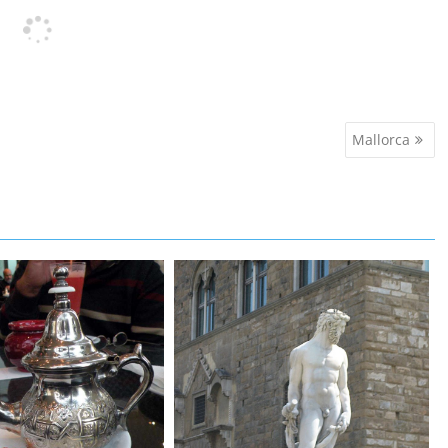
Mallorca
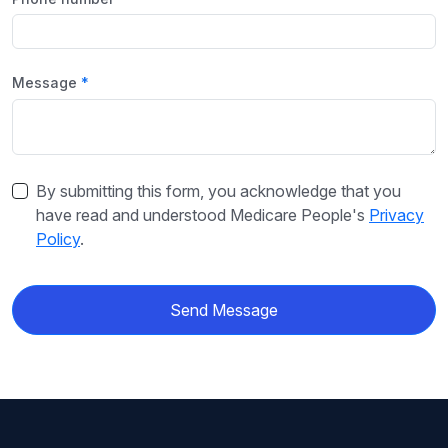
Message
By submitting this form, you acknowledge that you
have read and understood Medicare People's
Privacy
Policy
.
Send Message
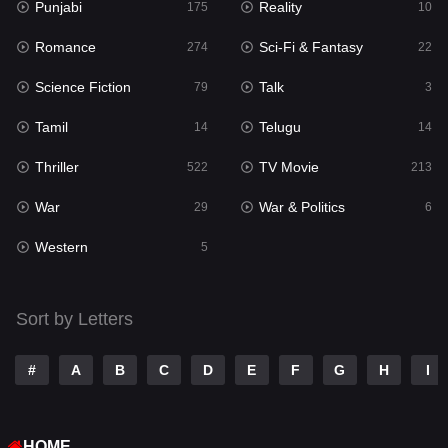
Punjabi
Reality
175
10
Mystery
129
Romance
Sci-Fi & Fantasy
274
22
Punjabi
175
Science Fiction
Talk
79
3
Reality
10
Tamil
Telugu
14
14
Romance
274
Thriller
TV Movie
522
213
Sci-Fi & Fantasy
22
War
War & Politics
29
6
Science Fiction
79
Western
5
Talk
3
Tamil
14
Sort by Letters
Telugu
14
#
A
B
C
D
E
F
G
H
I
Thriller
522
TV Movie
213
HOME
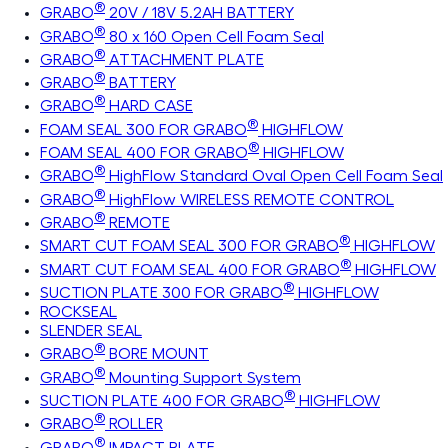
®
GRABO
20V / 18V 5.2AH BATTERY
®
GRABO
80 x 160 Open Cell Foam Seal
®
GRABO
ATTACHMENT PLATE
®
GRABO
BATTERY
®
GRABO
HARD CASE
®
FOAM SEAL 300 FOR GRABO
HIGHFLOW
®
FOAM SEAL 400 FOR GRABO
HIGHFLOW
®
GRABO
HighFlow Standard Oval Open Cell Foam Seal
®
GRABO
HighFlow WIRELESS REMOTE CONTROL
®
GRABO
REMOTE
®
SMART CUT FOAM SEAL 300 FOR GRABO
HIGHFLOW
®
SMART CUT FOAM SEAL 400 FOR GRABO
HIGHFLOW
®
SUCTION PLATE 300 FOR GRABO
HIGHFLOW
ROCKSEAL
SLENDER SEAL
®
GRABO
BORE MOUNT
®
GRABO
Mounting Support System
®
SUCTION PLATE 400 FOR GRABO
HIGHFLOW
®
GRABO
ROLLER
®
GRABO
IMPACT PLATE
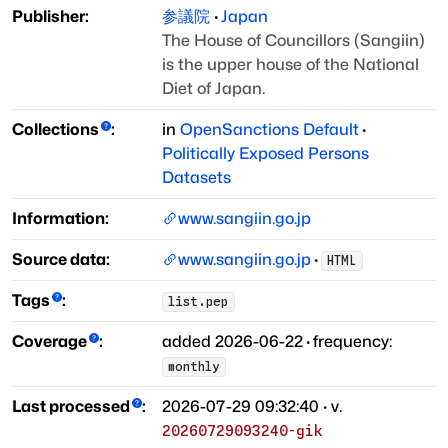
Publisher:
参議院
·
Japan
The House of Councillors (Sangiin)
is the upper house of the National
Diet of Japan.
Collections
:
in
OpenSanctions Default
·
Politically Exposed Persons
Datasets
Information:
www.sangiin.go.jp
Source data:
www.sangiin.go.jp
·
HTML
Tags
:
list.pep
Coverage
:
added
2026-06-22
·
frequency:
monthly
Last processed
:
2026-07-29 09:32:40
· v.
20260729093240-gik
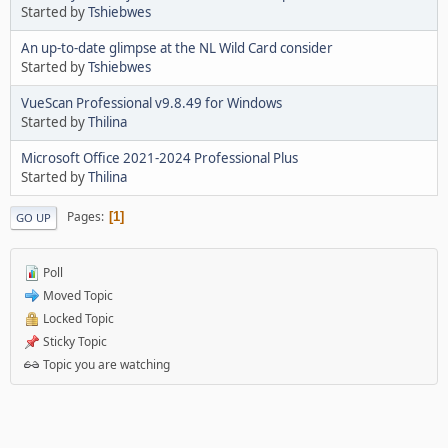
Started by
Tshiebwes
An up-to-date glimpse at the NL Wild Card consider
Started by
Tshiebwes
VueScan Professional v9.8.49 for Windows
Started by
Thilina
Microsoft Office 2021-2024 Professional Plus
Started by
Thilina
Pages
1
GO UP
Poll
Moved Topic
Locked Topic
Sticky Topic
Topic you are watching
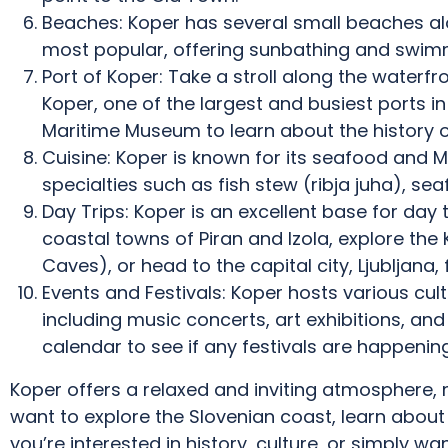
Beaches: Koper has several small beaches alo
most popular, offering sunbathing and swim
Port of Koper: Take a stroll along the waterfr
Koper, one of the largest and busiest ports in 
Maritime Museum to learn about the history of
Cuisine: Koper is known for its seafood and Me
specialties such as fish stew (ribja juha), sea
Day Trips: Koper is an excellent base for day t
coastal towns of Piran and Izola, explore the K
Caves), or head to the capital city, Ljubljana,
Events and Festivals: Koper hosts various cul
including music concerts, art exhibitions, and 
calendar to see if any festivals are happening 
Koper offers a relaxed and inviting atmosphere, m
want to explore the Slovenian coast, learn about 
you’re interested in history, culture, or simply w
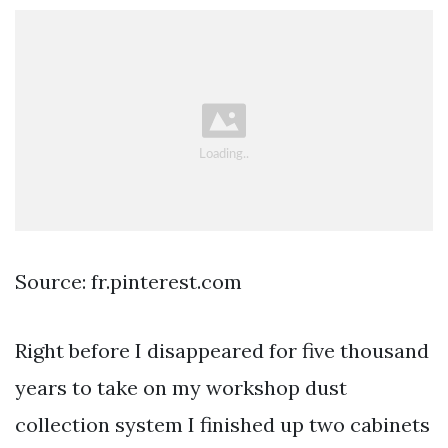
Source: fr.pinterest.com
Right before I disappeared for five thousand
years to take on my workshop dust
collection system I finished up two cabinets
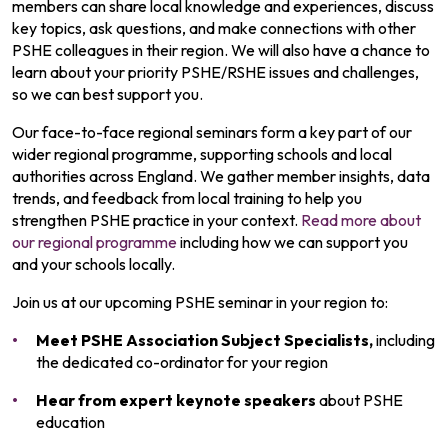
members can share local knowledge and experiences, discuss
key topics, ask questions, and make connections with other
PSHE colleagues in their region.
We will also have a chance to
learn about your priority PSHE/RSHE issues and challenges,
so we can best support you.
Our face-to-face regional seminars form a key part of our
wider regional programme, supporting schools and local
authorities across England. We gather member insights, data
trends, and feedback from local training to help you
strengthen PSHE practice in your context.
Read more about
our regional programme
including how we can support you
and your schools locally.
Join us at our upcoming PSHE seminar in your region to:
Meet PSHE Association
Subject Specialists,
including
the
dedicated co-ordinator for your region
Hear from expert keynote speakers
about PSHE
education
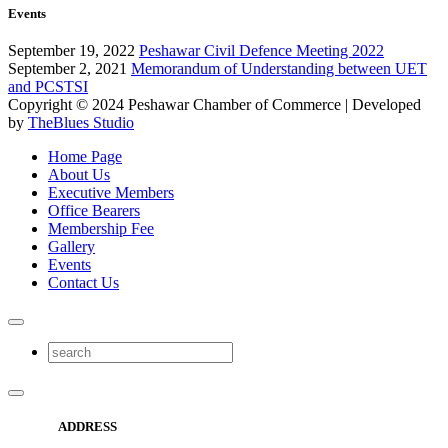
Events
September 19, 2022
Peshawar Civil Defence Meeting 2022
September 2, 2021
Memorandum of Understanding between UET
and PCSTSI
Copyright © 2024
Peshawar Chamber of Commerce
| Developed
by
TheBlues Studio
Home Page
About Us
Executive Members
Office Bearers
Membership Fee
Gallery
Events
Contact Us
ADDRESS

##############################

**Work to complete:**
The full text of the data above, exact and without pictures, is what to return.

**Response area:**
Mallorca
Message
By submitting this form, you acknowledge that you
have read and understood Medicare People's
Privacy
Policy
.
Send Message
Punjabi
Reality
175
10
Mystery
129
Romance
Sci-Fi & Fantasy
274
22
Punjabi
175
Science Fiction
Talk
79
3
Reality
10
Tamil
Telugu
14
14
Romance
274
Thriller
TV Movie
522
213
Sci-Fi & Fantasy
22
War
War & Politics
29
6
Science Fiction
79
Western
5
Talk
3
Tamil
14
Sort by Letters
Telugu
14
#
A
B
C
D
E
F
G
H
I
Thriller
522
TV Movie
213
HOME
®
GRABO
20V / 18V 5.2AH BATTERY
®
GRABO
80 x 160 Open Cell Foam Seal
®
GRABO
ATTACHMENT PLATE
®
GRABO
BATTERY
®
GRABO
HARD CASE
®
FOAM SEAL 300 FOR GRABO
HIGHFLOW
®
FOAM SEAL 400 FOR GRABO
HIGHFLOW
®
GRABO
HighFlow Standard Oval Open Cell Foam Seal
®
GRABO
HighFlow WIRELESS REMOTE CONTROL
®
GRABO
REMOTE
®
SMART CUT FOAM SEAL 300 FOR GRABO
HIGHFLOW
®
SMART CUT FOAM SEAL 400 FOR GRABO
HIGHFLOW
®
SUCTION PLATE 300 FOR GRABO
HIGHFLOW
ROCKSEAL
SLENDER SEAL
®
GRABO
BORE MOUNT
®
GRABO
Mounting Support System
®
SUCTION PLATE 400 FOR GRABO
HIGHFLOW
®
GRABO
ROLLER
®
GRABO
IMPACT PLATE
Publisher:
参議院
·
Japan
The House of Councillors (Sangiin)
is the upper house of the National
Diet of Japan.
Collections
:
in
OpenSanctions Default
·
Politically Exposed Persons
Datasets
Information:
www.sangiin.go.jp
Source data:
www.sangiin.go.jp
·
HTML
Tags
:
list.pep
Coverage
:
added
2026-06-22
·
frequency:
monthly
Last processed
:
2026-07-29 09:32:40
· v.
20260729093240-gik
Started by
Tshiebwes
An up-to-date glimpse at the NL Wild Card consider
Started by
Tshiebwes
VueScan Professional v9.8.49 for Windows
Started by
Thilina
Microsoft Office 2021-2024 Professional Plus
Started by
Thilina
Pages
1
GO UP
Poll
Moved Topic
Locked Topic
Sticky Topic
Topic you are watching
Beaches: Koper has several small beaches alo
most popular, offering sunbathing and swim
Port of Koper: Take a stroll along the waterfr
Koper, one of the largest and busiest ports in 
Maritime Museum to learn about the history of
Cuisine: Koper is known for its seafood and Me
specialties such as fish stew (ribja juha), sea
Day Trips: Koper is an excellent base for day t
coastal towns of Piran and Izola, explore the K
Caves), or head to the capital city, Ljubljana,
Events and Festivals: Koper hosts various cul
including music concerts, art exhibitions, and 
calendar to see if any festivals are happening 
Koper offers a relaxed and inviting atmosphere, m
want to explore the Slovenian coast, learn about 
you’re interested in history, culture, or simply w
Source: fr.pinterest.com
Right before I disappeared for five thousand
years to take on my workshop dust
collection system I finished up two cabinets
members can share local knowledge and experiences, discuss
key topics, ask questions, and make connections with other
PSHE colleagues in their region.
We will also have a chance to
learn about your priority PSHE/RSHE issues and challenges,
so we can best support you.
Our face-to-face regional seminars form a key part of our
wider regional programme, supporting schools and local
authorities across England. We gather member insights, data
trends, and feedback from local training to help you
strengthen PSHE practice in your context.
Read more about
our regional programme
including how we can support you
and your schools locally.
Join us at our upcoming PSHE seminar in your region to:
Meet PSHE Association
Subject Specialists,
including
the
dedicated co-ordinator for your region
Hear from expert keynote speakers
about PSHE
education
Events
September 19, 2022
Peshawar Civil Defence Meeting 2022
September 2, 2021
Memorandum of Understanding between UET
and PCSTSI
Copyright © 2024
Peshawar Chamber of Commerce
| Developed
by
TheBlues Studio
Home Page
About Us
Executive Members
Office Bearers
Membership Fee
Gallery
Events
Contact Us
ADDRESS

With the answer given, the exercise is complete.